The Tiffany Diamond
The Tiffany Diamond is one of the world’s largest and finest yellow diamonds. Discovered in the Kimberley diamond mines in South Africa in 1877, the 287.42-carat rough stone was acquired the following year by founder Charles Lewis Tiffany for $18,000 and solidified Mr. Tiffany’s reputation as the “King of Diamonds.”

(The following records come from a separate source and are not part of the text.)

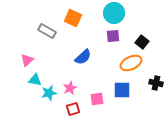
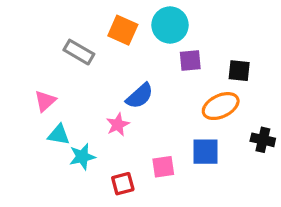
cyan circle: (114, 13) -> (170, 25), moved
black square: (142, 42) -> (239, 71), turned -32
pink star: (70, 88) -> (118, 125), moved

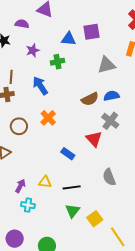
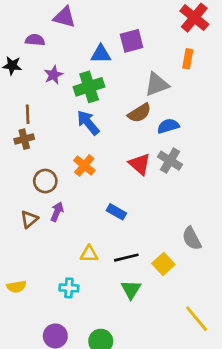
green cross: (57, 62) -> (89, 87), size x1.5
blue arrow: (40, 86) -> (88, 123), moved
brown semicircle: (90, 99) -> (139, 113), moved
red triangle: (94, 139) -> (140, 164), moved
gray semicircle: (109, 177) -> (192, 238), moved
purple arrow: (20, 186) -> (57, 212), moved
yellow square: (95, 219) -> (163, 264), moved

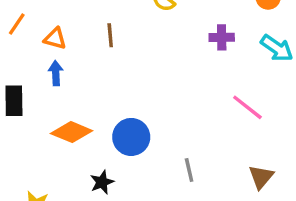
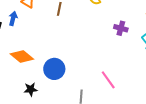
blue arrow: (56, 73) -> (13, 18), moved
pink line: (247, 107) -> (108, 80), moved

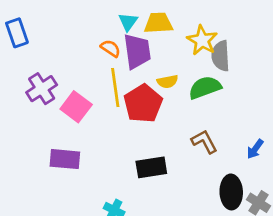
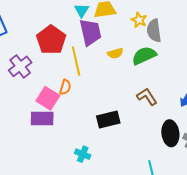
yellow star: (202, 40) -> (139, 20), size x0.7
orange semicircle: (111, 48) -> (65, 87), moved, turned 77
red pentagon: (143, 103) -> (51, 40), moved
pink square: (76, 107) -> (48, 98), moved

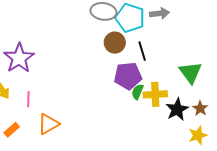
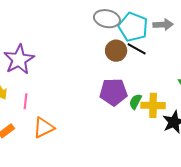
black line: (142, 51) -> (137, 49), moved, turned -48
purple pentagon: (128, 76) -> (114, 92), moved

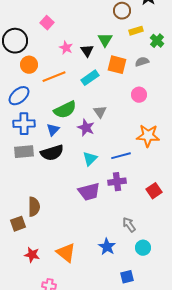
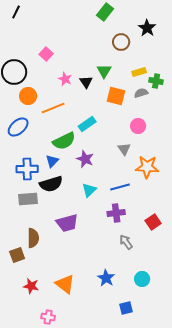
yellow rectangle: (136, 31) -> (139, 72), moved
green cross: (157, 41) -> (156, 81), moved, turned -32
cyan rectangle: (90, 78) -> (87, 124), moved
gray triangle: (100, 112) -> (124, 149), moved
blue cross: (24, 124) -> (27, 169), moved
gray rectangle: (24, 152) -> (28, 199), moved
purple trapezoid: (89, 192) -> (67, 223), moved
gray arrow: (129, 225) -> (126, 242), moved

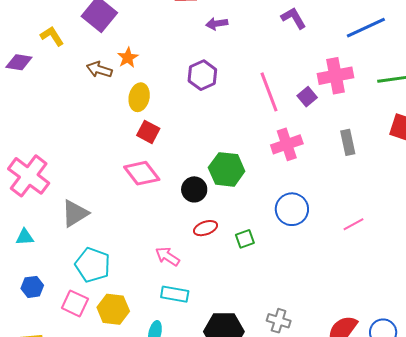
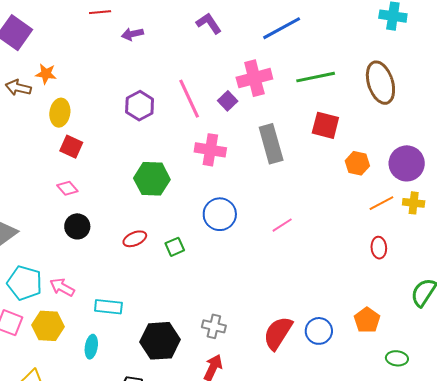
orange star: (128, 58) -> (46, 74), turned -30
purple hexagon: (202, 75) -> (140, 106), moved
gray rectangle: (348, 142) -> (271, 144), size x1.5
pink cross: (287, 144) -> (210, 150), turned 32
pink diamond: (142, 173) -> (67, 188), size x0.6
black circle: (194, 189) -> (77, 226), moved
pink arrow: (167, 256) -> (62, 287), moved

The rough stone was brought to Paris, where Tiffany’s chief gemologist, Dr. George Frederick Kunz, supervised the cutting of the diamond into a cushion-shape brilliant weighing 128.54 carats with an unprecedented 82 facets—24 more facets than the traditional 58-facet brilliant cut. The stone is just over an inch wide and seven-eighths of an inch from top to bottom. Cut to enhance its radiant color rather than size, the diamond sparkles as if lit by an inner flame.
Around the World
The Tiffany Diamond was the highlight of Tiffany’s award-winning exhibits at the 1893 World’s Columbian Exposition in Chicago and the 1939–40 World’s Fair in New York City, among many others. Later appearances included the 2006 "Bejewelled by Tiffany" exhibition at Somerset House in London, and an exhibition celebrating the National Gem Collection at the Smithsonian’s National Museum of Natural History.
In the Spotlight
The diamond has been set on four occasions, two of which involved original designs by Jean Schlumberger, Tiffany’s renowned jewelry designer. In 1961, the Tiffany Diamond was set in Schlumberger's Ribbon Rosette necklace and worn by Audrey Hepburn® in publicity photographs for the film Breakfast at Tiffany's. It was also mounted in Schlumberger’s Bird on a Rock setting for the designer’s 1995 retrospective at the Musée des Arts Décoratifs in Paris.
Audrey Hepburn®—Trademark and Likeness property of Sean Hepburn Ferrer and Luca Dotti—All Rights Reserved.
Take Me to Fifth Avenue
In one of its rare appearances in Tiffany's Fifth Avenue windows, the diamond was placed in the hands of a gold wire angel for a holiday display by famed Tiffany window designer Gene Moore. The Tiffany Diamond has traveled the world as a centerpiece of numerous exhibitions, but always returns to its home at the Tiffany flagship store on Fifth Avenue in New York City, where it is on public display.